§ Task inputs:
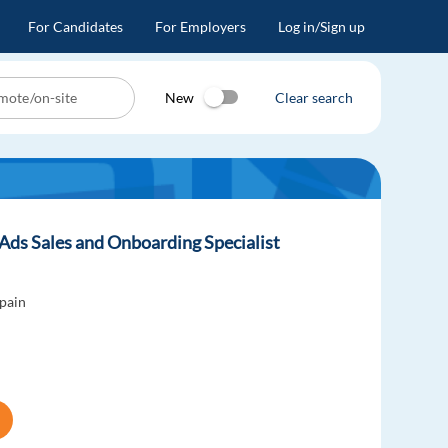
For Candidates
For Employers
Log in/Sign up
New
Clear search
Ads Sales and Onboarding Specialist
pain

==

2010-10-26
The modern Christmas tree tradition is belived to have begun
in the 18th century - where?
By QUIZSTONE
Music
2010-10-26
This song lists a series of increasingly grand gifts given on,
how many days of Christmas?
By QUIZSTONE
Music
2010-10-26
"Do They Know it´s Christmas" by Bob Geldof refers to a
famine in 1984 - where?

* * *

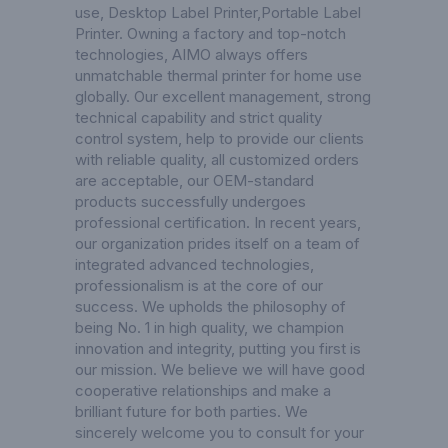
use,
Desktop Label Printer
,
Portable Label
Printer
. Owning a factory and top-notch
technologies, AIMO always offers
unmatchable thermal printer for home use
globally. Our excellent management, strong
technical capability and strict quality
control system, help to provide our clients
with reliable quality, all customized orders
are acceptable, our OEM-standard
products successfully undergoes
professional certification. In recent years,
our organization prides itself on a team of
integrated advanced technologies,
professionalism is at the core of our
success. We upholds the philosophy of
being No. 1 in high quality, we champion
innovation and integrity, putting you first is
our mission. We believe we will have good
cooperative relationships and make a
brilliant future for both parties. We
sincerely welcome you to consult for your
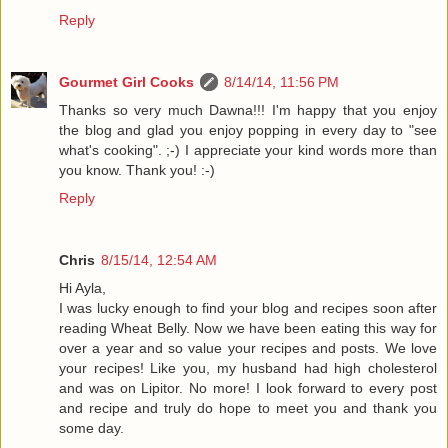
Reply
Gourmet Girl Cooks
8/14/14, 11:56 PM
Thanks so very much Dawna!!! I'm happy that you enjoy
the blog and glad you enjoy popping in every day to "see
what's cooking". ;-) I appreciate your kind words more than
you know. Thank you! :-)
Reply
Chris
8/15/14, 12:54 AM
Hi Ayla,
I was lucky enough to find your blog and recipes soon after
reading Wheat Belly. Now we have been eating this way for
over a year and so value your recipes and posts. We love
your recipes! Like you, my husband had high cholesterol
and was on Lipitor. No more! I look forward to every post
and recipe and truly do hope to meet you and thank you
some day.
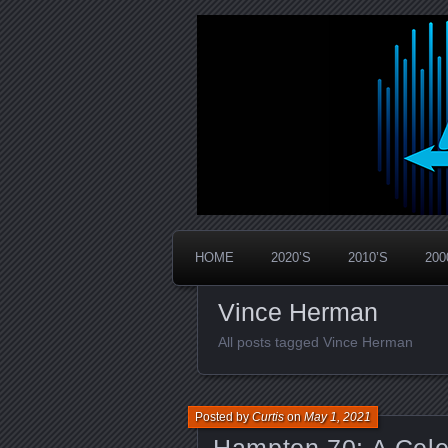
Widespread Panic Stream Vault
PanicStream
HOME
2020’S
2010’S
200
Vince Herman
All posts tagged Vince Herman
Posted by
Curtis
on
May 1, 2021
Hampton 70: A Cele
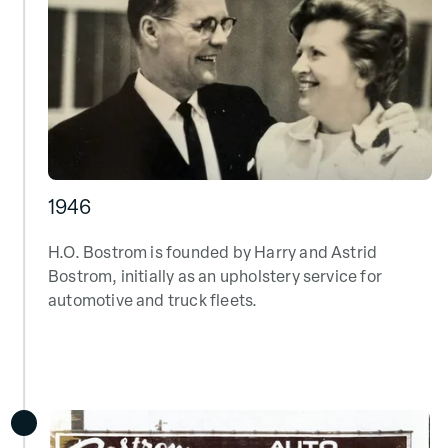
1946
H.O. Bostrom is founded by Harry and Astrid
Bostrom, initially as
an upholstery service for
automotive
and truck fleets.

§ Goal of the exercise:
Copy out each line of the data in which the word "every" appears.

§ Exercise output:
the blog and glad you enjoy popping in every day to "see
and was on Lipitor. No more! I look forward to every post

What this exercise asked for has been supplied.